**Try it:**
A line qualifies if it holds the string "sind". Copy every qualifying line from the records.

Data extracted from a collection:

########################################

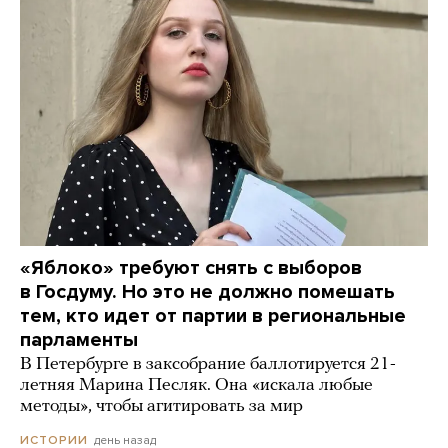
«Яблоко» требуют снять с выборов
в Госдуму. Но это не должно помешать
тем, кто идет от партии в региональные
парламенты
В Петербурге в заксобрание баллотируется 21-
летняя Марина Песляк. Она «искала любые
методы», чтобы агитировать за мир
день назад
ИСТОРИИ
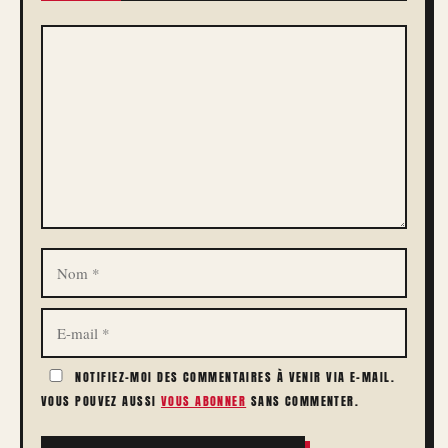
COMMENTAIRE
NOM
E-
MAIL
NOTIFIEZ-MOI DES COMMENTAIRES À VENIR VIA E-MAIL.
VOUS POUVEZ AUSSI
VOUS ABONNER
SANS COMMENTER.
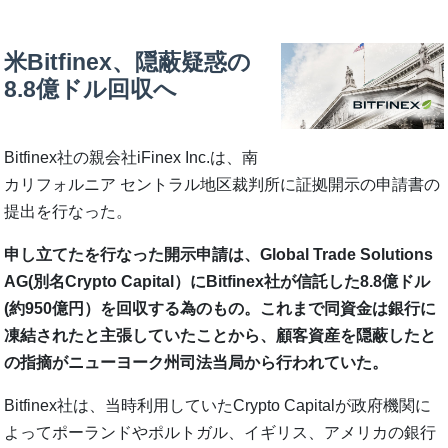
米Bitfinex、隠蔽疑惑の
8.8億ドル回収へ
Bitfinex社の親会社iFinex Inc.は、南
カリフォルニア セントラル地区裁判所に証拠開示の申請書の
提出を行なった。
申し立てたを行なった開示申請は、Global Trade Solutions
AG(別名Crypto Capital）にBitfinex社が信託した8.8億ドル
(約950億円）を回収する為のもの。これまで同資金は銀行に
凍結されたと主張していたことから、顧客資産を隠蔽したと
の指摘がニューヨーク州司法当局から行われていた。
Bitfinex社は、当時利用していたCrypto Capitalが政府機関に
よってポーランドやポルトガル、イギリス、アメリカの銀行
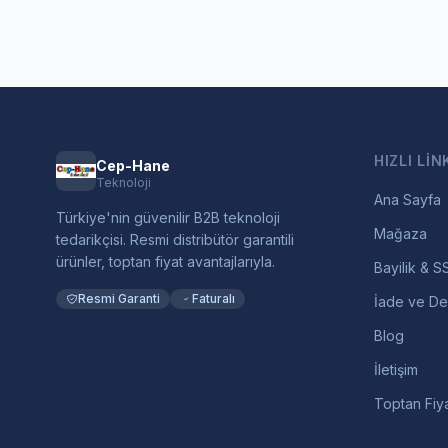
HIZLI LIN
Cep-Hane
Teknoloji
Ana Sayfa
Türkiye'nin güvenilir B2B teknoloji
Mağaza
tedarikçisi. Resmi distribütör garantili
ürünler, toptan fiyat avantajlarıyla.
Bayilik & S
Resmi Garanti
Faturalı
İade ve De
Blog
İletişim
Toptan Fiya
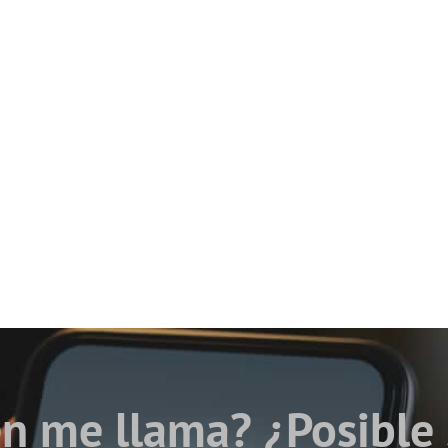
n me llama? ¿Posible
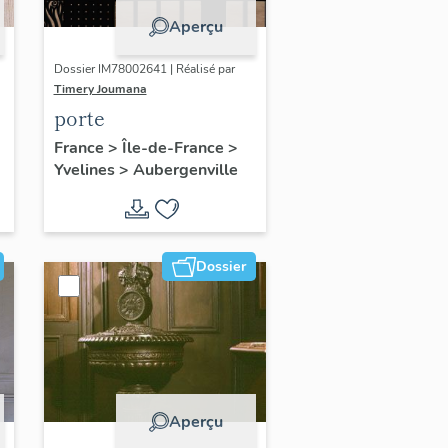
Aperçu
Dossier IM78002641 | Réalisé par
Timery Joumana
porte
France
>
Île-de-France
>
Yvelines
>
Aubergenville
Dossier
Aperçu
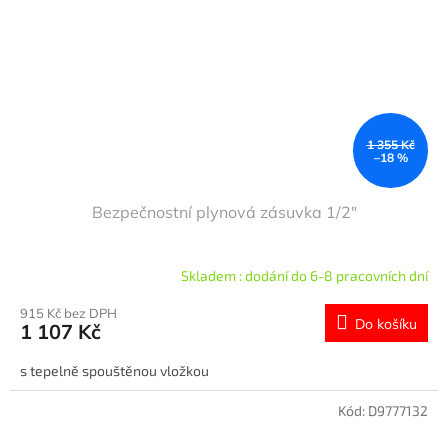
1 355 Kč
–18 %
Bezpečnostní plynová zásuvka 1/2"
Skladem : dodání do 6-8 pracovních dní
915 Kč bez DPH
Do košíku
1 107 Kč
s tepelně spouštěnou vložkou
Kód:
D9777132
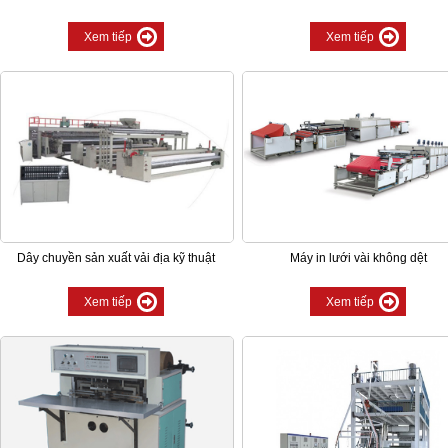
Xem tiếp
Xem tiếp
Dây chuyền sản xuất vải địa kỹ thuật
Máy in lưới vài không dệt
Xem tiếp
Xem tiếp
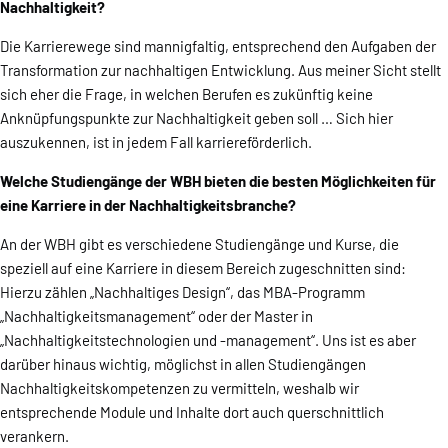
Nachhaltigkeit?
Die Karrierewege sind mannigfaltig, entsprechend den Aufgaben der
Transformation zur nachhaltigen Entwicklung. Aus meiner Sicht stellt
sich eher die Frage, in welchen Berufen es zukünftig keine
Anknüpfungspunkte zur Nachhaltigkeit geben soll … Sich hier
auszukennen, ist in jedem Fall karriereförderlich.
Welche Studiengänge der WBH bieten die besten Möglichkeiten für
eine Karriere in der Nachhaltigkeitsbranche?
An der WBH gibt es verschiedene Studiengänge und Kurse, die
speziell auf eine Karriere in diesem Bereich zugeschnitten sind:
Hierzu zählen „Nachhaltiges Design“, das MBA-Programm
„Nachhaltigkeitsmanagement“ oder der Master in
„Nachhaltigkeitstechnologien und -management“. Uns ist es aber
darüber hinaus wichtig, möglichst in allen Studiengängen
Nachhaltigkeitskompetenzen zu vermitteln, weshalb wir
entsprechende Module und Inhalte dort auch querschnittlich
verankern.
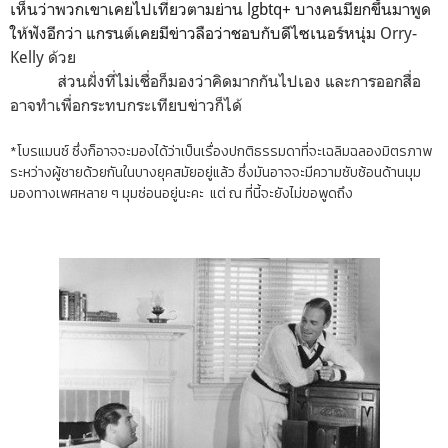
เห็นว่าพวกเขาเคยไปเที่ยวตามย่าน lgbtq+ บางคนมียกขึ้นมาพูด
ให้ฟังอีกว่า แกรนต์เคยมีข่าวลือว่าชอบกับดีไซเนอร์หนุ่ม
Orry-
Kelly ด้วย
ส่วนฝั่งที่ไม่เชื่อก็มองว่าคิดมากกันไปเอง และการออกสื่อ
อาจทำเพื่อกระทบกระเทียบข่าวก็ได้
*โบรแมนซ์ ซึ่งก็อาจจะมองได้ว่าเป็นเรื่องปกติธรรมดาที่จะเฉลิมฉลองมิตรภาพ
ระหว่างผู้ชายด้วยกันในบางยุคสมัยอยู่แล้ว ซึ่งมันอาจจะมีความซับซ้อนด้านมุม
มองทางเพศหลาย ๆ มุมซ่อนอยู่นะคะ แต่ ณ ที่นี้จะยังไม่ขอพูดถึง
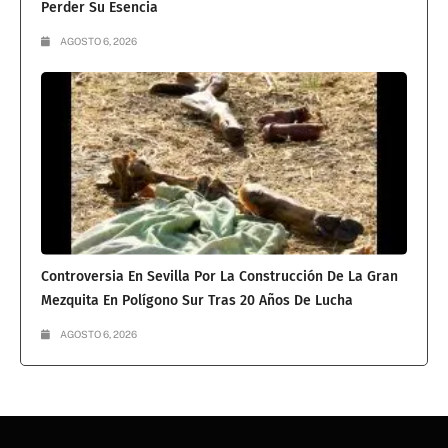
Perder Su Esencia
AGOSTO 6, 2026
Controversia En Sevilla Por La Construcción De La Gran
Mezquita En Polígono Sur Tras 20 Años De Lucha
AGOSTO 6, 2026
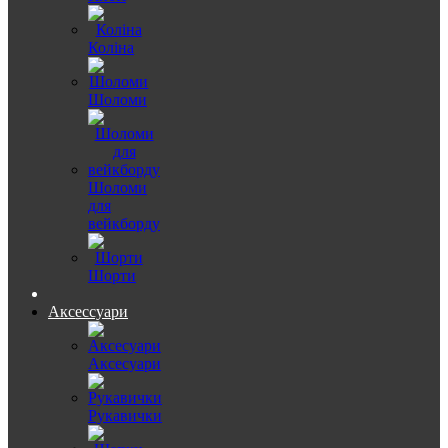
Коліна
Шоломи
Шоломи
для
вейкборду
Шорти
Аксессуари
Аксесуари
Рукавички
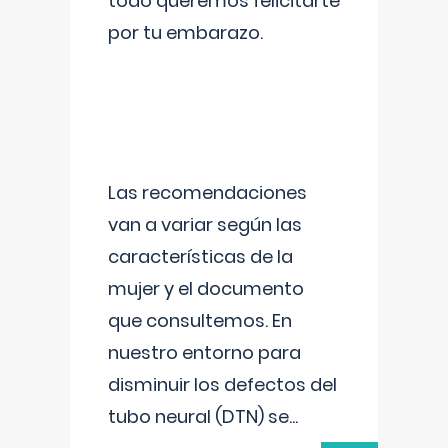
todo queremos felicitarte
por tu embarazo.
Las recomendaciones
van a variar según las
características de la
mujer y el documento
que consultemos. En
nuestro entorno para
disminuir los defectos del
tubo neural (DTN) se
...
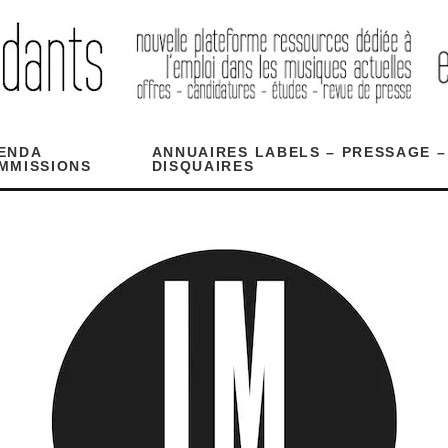
ENDA
ANNUAIRES LABELS – PRESSAGE –
MMISSIONS
DISQUAIRES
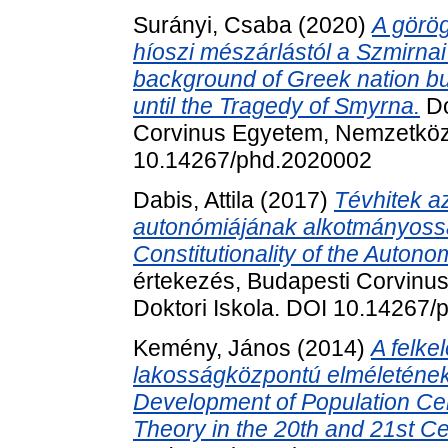
Surányi, Csaba
(2020)
A görög
híoszi mészárlástól a Szmirnai 
background of Greek nation bu
until the Tragedy of Smyrna.
Do
Corvinus Egyetem, Nemzetközi
10.14267/phd.2020002
Dabis, Attila
(2017)
Tévhitek a
autonómiájának alkotmányossá
Constitutionality of the Autono
értekezés, Budapesti Corvinu
Doktori Iskola. DOI 10.14267
Kemény, János
(2014)
A felke
lakosságközpontú elméletének
Development of Population Ce
Theory in the 20th and 21st Ce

########################################

**Expected output:**
Die Karrierewege sind mannigfaltig, entsprechend den Aufgaben der
speziell auf eine Karriere in diesem Bereich zugeschnitten sind:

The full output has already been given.